Die stand natürlich unter ein paar Auflagen, wobei man schon von einigermaßen regulären Verhältnissen sprechen konnte. Es war ein gewisses Zuschauerkontingent zugelassen, wobei die Ungeimpften nur einen kleinen Teil ausmachen durften. Ganz vorne waren Sitzbänke, damit ein enges Stehen dort direkt verhindert wird, der Rest der Fläche war mit Stehtischen versehen, zwischen denen aber auch kleine Grüppchen auf Abstand stehen konnten. Maske war nur auf dem Weg zum Platz nötig, so dass dem Konzertgenuss nichts im Wege stand.

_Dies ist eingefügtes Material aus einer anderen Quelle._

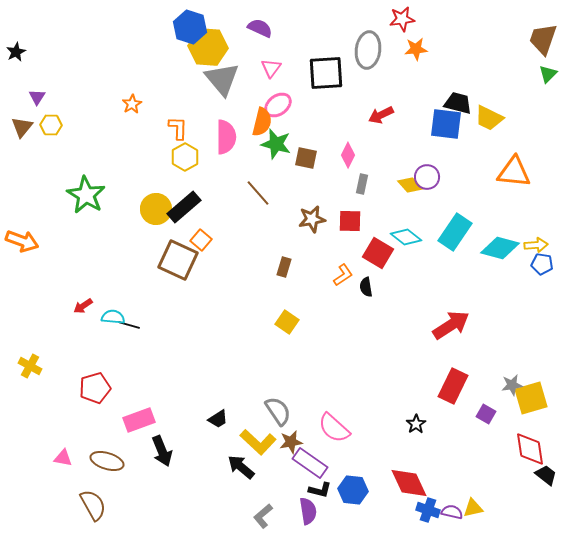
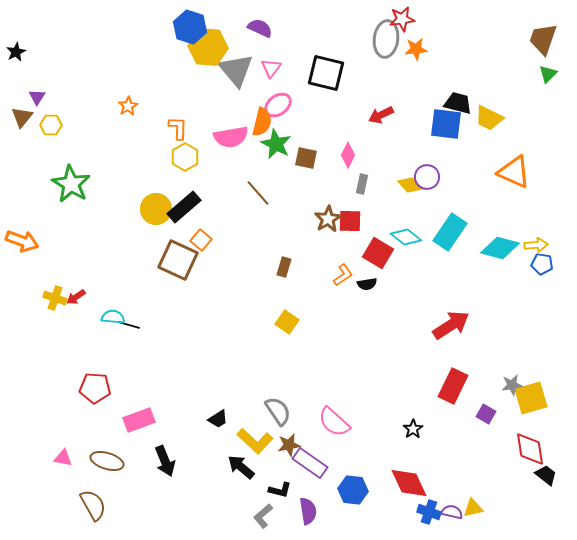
gray ellipse at (368, 50): moved 18 px right, 11 px up
black square at (326, 73): rotated 18 degrees clockwise
gray triangle at (222, 79): moved 14 px right, 9 px up
orange star at (132, 104): moved 4 px left, 2 px down
brown triangle at (22, 127): moved 10 px up
pink semicircle at (226, 137): moved 5 px right; rotated 80 degrees clockwise
green star at (276, 144): rotated 12 degrees clockwise
orange triangle at (514, 172): rotated 18 degrees clockwise
green star at (86, 195): moved 15 px left, 11 px up
brown star at (312, 219): moved 16 px right; rotated 20 degrees counterclockwise
cyan rectangle at (455, 232): moved 5 px left
black semicircle at (366, 287): moved 1 px right, 3 px up; rotated 90 degrees counterclockwise
red arrow at (83, 306): moved 7 px left, 9 px up
yellow cross at (30, 366): moved 25 px right, 68 px up; rotated 10 degrees counterclockwise
red pentagon at (95, 388): rotated 20 degrees clockwise
black star at (416, 424): moved 3 px left, 5 px down
pink semicircle at (334, 428): moved 6 px up
yellow L-shape at (258, 442): moved 3 px left, 1 px up
brown star at (291, 442): moved 2 px left, 3 px down
black arrow at (162, 451): moved 3 px right, 10 px down
black L-shape at (320, 490): moved 40 px left
blue cross at (428, 510): moved 1 px right, 2 px down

Und Genuss war an dem Abend ganz groß geschrieben, denn wenn man so lange auf etwas warten muss, dann intensiviert sich natürlich alles, und das galt vor allem für die Performance von Mister Trout und seinen Mitstreitern. Schon direkt beim ersten Riff war ein Willen, eine Energie zu spüren, der Mann hielt sein Arbeitsgerät lässig in der Hand, die Töne kamen aber mit einer Vehemenz, die sofort begeisterte. Mit seinen drei Kollegen starte er deftig in einen Titel seiner frühen Solkarriere, wobei sich die Zahl der Leute auf der Bühne öfter ändern sollte.

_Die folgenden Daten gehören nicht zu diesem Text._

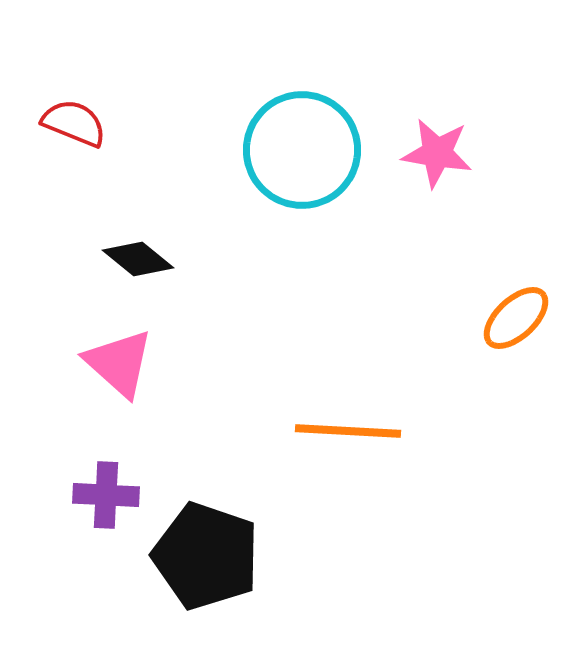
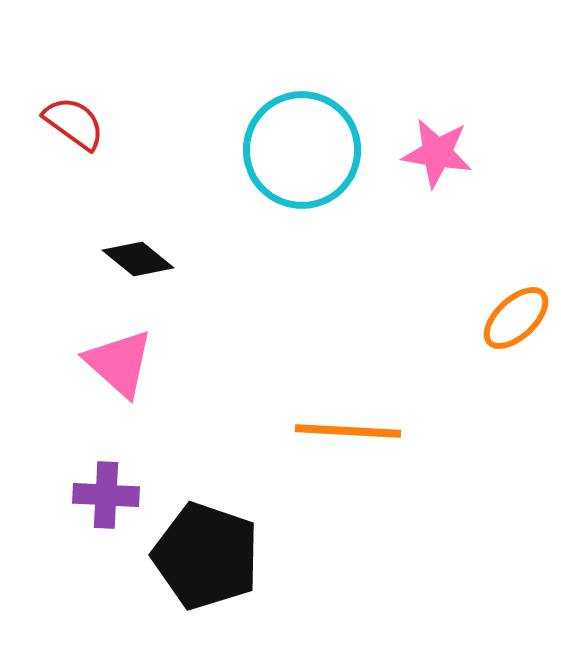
red semicircle: rotated 14 degrees clockwise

Das rockte und rauchte an allen Ecken und Enden, ein feiner Boogie-Touch schoss sofort in die Hüften derer die standen, der Drive mit dem dieser dargeboten wurde schob mächtig nach vorne. Ein Einstieg nach Maß, der sofort klar machte, wie sehr die Herren darauf gewartet haben, einfach wieder loslegen zu dürfen, die Spielfreude war unglaublich, der Hunger nach jedem Ton den es zu spielen galt war den Musikern in den Augen abzulesen. Und er war ebenso zu hören, denn auch da gab man noch einen kleinen Punch mehr, legte noch mehr Feuer und Leidenschaft ins Spiel.

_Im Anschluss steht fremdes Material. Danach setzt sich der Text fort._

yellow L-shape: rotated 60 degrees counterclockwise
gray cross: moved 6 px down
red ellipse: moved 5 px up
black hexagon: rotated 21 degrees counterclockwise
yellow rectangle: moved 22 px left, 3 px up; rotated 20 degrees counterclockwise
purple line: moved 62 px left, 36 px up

Johnny Griparic, ein langer Schlacks hatte immer eine lässig gebeugte Haltung über seinem Langholz, wippte dennoch immer leger über die Bühne Überhaupt war schon das Erscheinungsbild der Truppe sehr cool, da entstand schon beim Betreten der Bretter eine Sympathie. Ein längerer weißer Vollbart und eine Schirmmütze ließen ihn in der Truckerecke verorten, der Rest des Outfit spannte aber den Bogen zum Rockstar. Immer wieder suchte er auch den Kontakt zu dem ersten Reihen und bekam das Grinsen maximal zum Zunge rausstrecken aus dem Gesicht.

Noch schriller war Bob Frizdema hinter seinen Tasten, die roten Locken zusammen gebunden, Sechs-Tage-Bart und diese große blaue Sonnenbrille war nicht zu überbieten. Und so gestaltete sich auch sein Spiel, bei dem er locker über das Piano glitt und die Orgel aufheulen ließ. Dabei waren seine Beiträge deutlich präsenter im Mix als auf den Platten, was einen der wenigen Kritikpunkte von diesen ausmerzte.
Hinten saß dann noch Warren van Emelot an seinem Kit und verfügte über so einen warmen Ton, der die Songs bei aller Power nie zerlegte, sondern immer die Richtige Dosierung auffing. Wunderbar mit anzusehen, wie man so voll Elan, voll Adrenalin war, und dennoch nie überzog, nie einfach nur lärmte, sondern selbst in den rockigsten Passagen immer noch ein großartiges Feingefühl bewies. Da stimmte einfach die Abstimmung und die Dosierung ideal, alles kam auf den Punkt.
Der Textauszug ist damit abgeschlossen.